Introduction

Tropical rice growing countries including India need to step up their rice production because of increasing population and decreasing land and water resources. Hybrid rice cultivation offers an opportunity to increase rice yields and thereby ensure a steady supply of rice (Virmani and Kumar 2004). Since the development of the first CMS line in China (Yuan 1977), many hybrids have been released in China, India, Vietnam, Philippines, Indonesia, and Bangladesh. These hybrids have recorded a yield advantage of 15–20% over semi dwarf high-yielding varieties (HVYs) in farmers’ fields (Rangaswamy and Jayamani 1996; Mishra et al. 2003). The success of hybrid rice technology beside other factors, depends on the production and timely supply of genetically homogenous seeds to farmers. This ensures that the gains of heterosis can be harnessed through enhanced yields by growing a genetically pure hybrid crop. It has been estimated that 1% impurity in the hybrid seed brings down the potential yield of hybrid by about 100 kg ha−1 (Mao et al. 1996). In a country like India, where contract farming is practiced at many places for hybrid seed production, with the active participation of private sector (Mishra et al. 2003), monitoring genetic purity at each stage of seed production becomes necessary.

Assessment of seed purity is one of the most important quality control components in hybrid seed production. Traditionally, it has been the practice to carry out a grow-out test (GOT), based on morphological traits, for assessment of purity of seeds.
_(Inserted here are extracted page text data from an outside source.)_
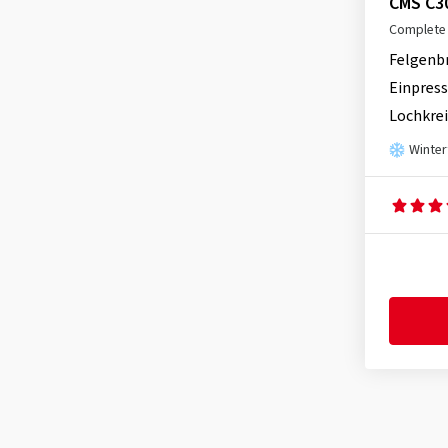
CMS C3
Complete 
Felgenb
Einpress
Lochkrei
Winter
GOT is time consuming (takes one full growing season for completion), space demanding and often does not allow the unequivocal identification of genotypes. Earlier, we reported the use of Simple Sequence Repeat (SSR) and Sequence Tagged Site (STS) markers for rapid assessment of hybrid and parental line seed purity, as an alternative to GOT (Yashitola et al. 2002; Yashitola et al. 2004). Subsequently, Nandkumar et al. (2004) also showed the utility of SSR markers for fingerprinting rice hybrids. But these studies involved a limited set of markers (<12) and the assessment of genetic purity was based on a single marker and single seed/seedling based analysis. For accurate detection of impurities in seed lots, it is essential to identify a set of informative SSR markers which can clearly distinguish the parental lines and amplify specific or unique allele combinations in the hybrids, not present in any other rice line. Moreover, the assay should preferably be based on analysis of bulked samples rather than single seed assays so as to bring down the cost of the assay. With this objective, in the present study, we have (i) characterized 10 lines each of popular public bred CMS lines and restorer (R) lines used for hybrid rice production along with 10 inbred rice varieties using a set of 48 uniformly distributed hyperpolymorphic rice SSR markers, (ii) identified parental line and hybrid specific markers/marker combinations and (iii) utilized them in parental line and hybrid seed purity assessments.

Materials and methods

Rice genotypes

Thirty genotypes which include 10 CMS lines and 10 R lines used for production of rice hybrids in India and 10 elite rice varieties adapted to different rice growing regions of India were analyzed (Table 1). In addition, three commercially released rice hybrids developed using popular CMS line IR58025A, viz.; DRRH1, KRH2 and Sahyadri (Table 1) were also analyzed.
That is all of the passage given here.